The lines of the records that include "Выключатель" should all be copied.

Stored data entries:
Segment Open
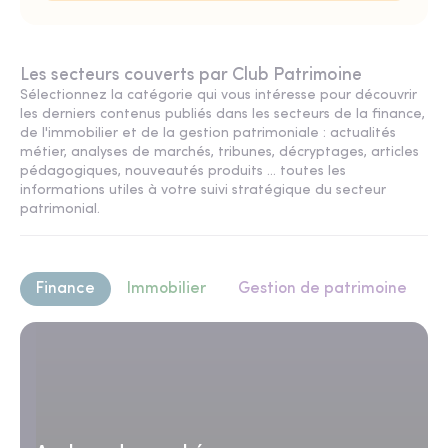
Les secteurs couverts par Club Patrimoine
Sélectionnez la catégorie qui vous intéresse pour découvrir
les derniers contenus publiés dans les secteurs de la finance,
de l'immobilier et de la gestion patrimoniale : actualités
métier, analyses de marchés, tribunes, décryptages, articles
pédagogiques, nouveautés produits ... toutes les
informations utiles à votre suivi stratégique du secteur
patrimonial.
Finance
Immobilier
Gestion de patrimoine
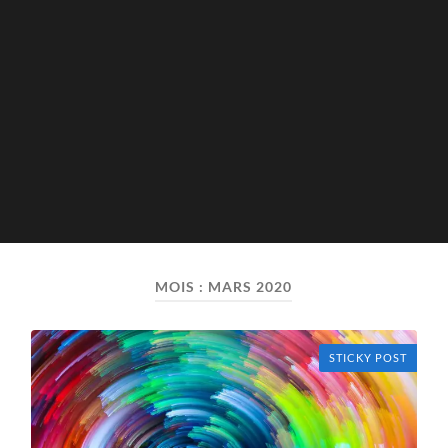
MOIS :
MARS 2020
STICKY POST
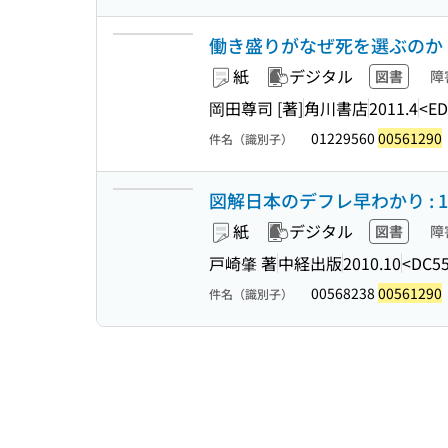
働き盛りがなぜ死を選ぶのか : 〈
紙
デジタル
図書
障
岡田尊司 [著]
角川書店
2011.4
<ED
01229560
00561290
件名（識別子）
図解日本のデフレ早わかり : 
紙
デジタル
図書
障
戸崎肇 著
中経出版
2010.10
<DC55
00568238
00561290
件名（識別子）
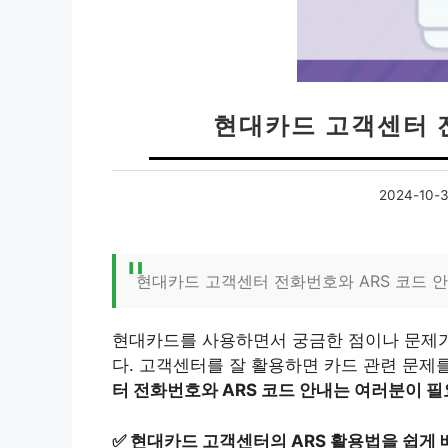
현대카드 고객센터 
2024-10-
현대카드 고객센터 전화번호와 ARS 코드 
현대카드를 사용하면서 궁금한 점이나 문제가
다. 고객센터를 잘 활용하면 카드 관련 문제
터 전화번호와 ARS 코드 안내는 여러분이 필
✅
현대카드 고객센터의 ARS 활용법을 쉽게 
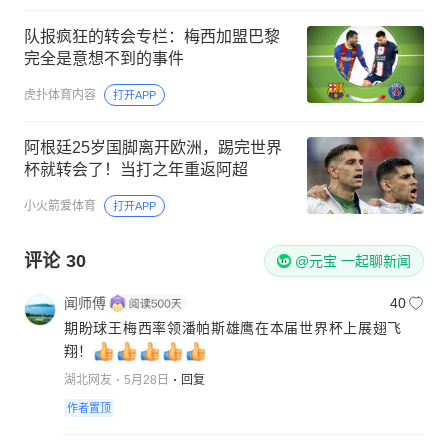
队报疯狂的转会专栏：梅西加盟巴黎
完全是意想不到的事件
虎扑体育内容
打开APP
阿根廷25岁国脚离开欧洲，踢完世界
杯就转会了！当打之年重返阿超
小火箭爱体育
打开APP
评论
30
@元宝 一起聊新闻
闻师傅
40
期盼球王梅西率领潘帕斯雄鹰在本届世界杯上展翅飞
翔！
湖北网友
5月28日
回复
作者置顶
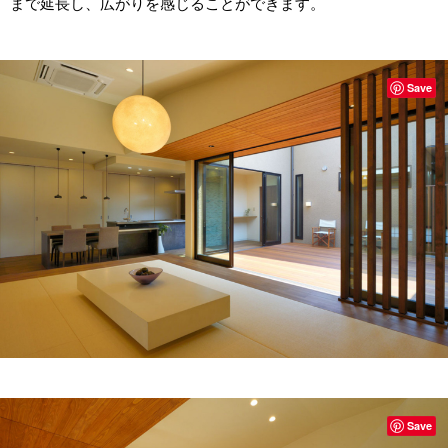
まで延長し、広がりを感じることができます。
Save
Save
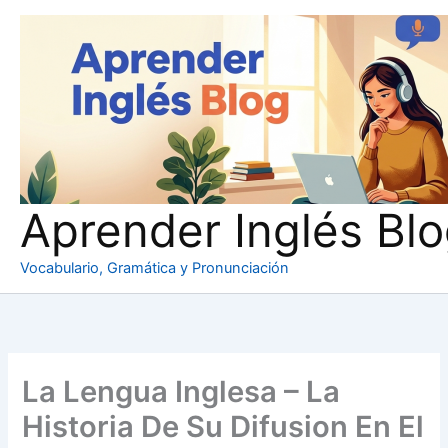
Ir
al
contenido
Aprender Inglés Bl
Vocabulario, Gramática y Pronunciación
La Lengua Inglesa – La
Historia De Su Difusion En El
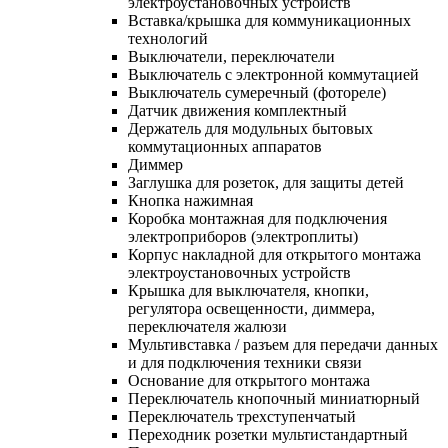
электроустановочных устройств
Вставка/крышка для коммуникационных
технологий
Выключатели, переключатели
Выключатель с электронной коммутацией
Выключатель сумеречный (фотореле)
Датчик движения комплектный
Держатель для модульных бытовых
коммутационных аппаратов
Диммер
Заглушка для розеток, для защиты детей
Кнопка нажимная
Коробка монтажная для подключения
электроприборов (электроплиты)
Корпус накладной для открытого монтажа
электроустановочных устройств
Крышка для выключателя, кнопки,
регулятора освещенности, диммера,
переключателя жалюзи
Мультивставка / разъем для передачи данных
и для подключения техники связи
Основание для открытого монтажа
Переключатель кнопочный миниатюрный
Переключатель трехступенчатый
Переходник розетки мультистандартный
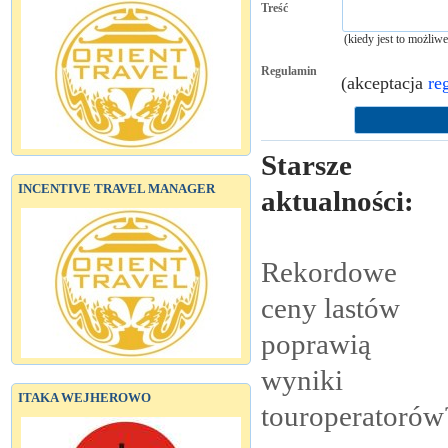
Treść
(kiedy jest to możliw
Regulamin
(akceptacja
re
Starsze
INCENTIVE TRAVEL MANAGER
aktualności:
Rekordowe
ceny lastów
poprawią
wyniki
ITAKA WEJHEROWO
touroperatorów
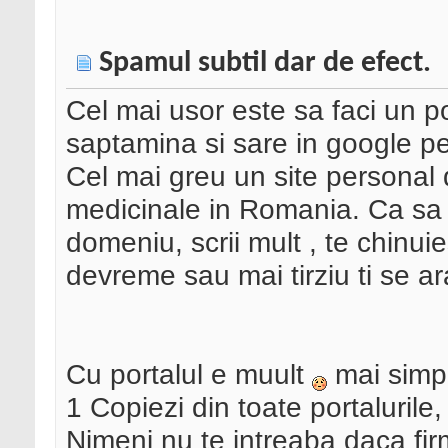
Spamul subtil dar de efect.
Cel mai usor este sa faci un po
saptamina si sare in google pe
Cel mai greu un site personal 
medicinale in Romania. Ca sa a
domeniu, scrii mult , te chinui
devreme sau mai tirziu ti se ar
Cu portalul e muult
mai simp
1 Copiezi din toate portalurile, 
Nimeni nu te intreaba daca fir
Segment Closed
EXERCISE ANSWER:
Выключатель с электронной коммутацией
Выключатель сумеречный (фотореле)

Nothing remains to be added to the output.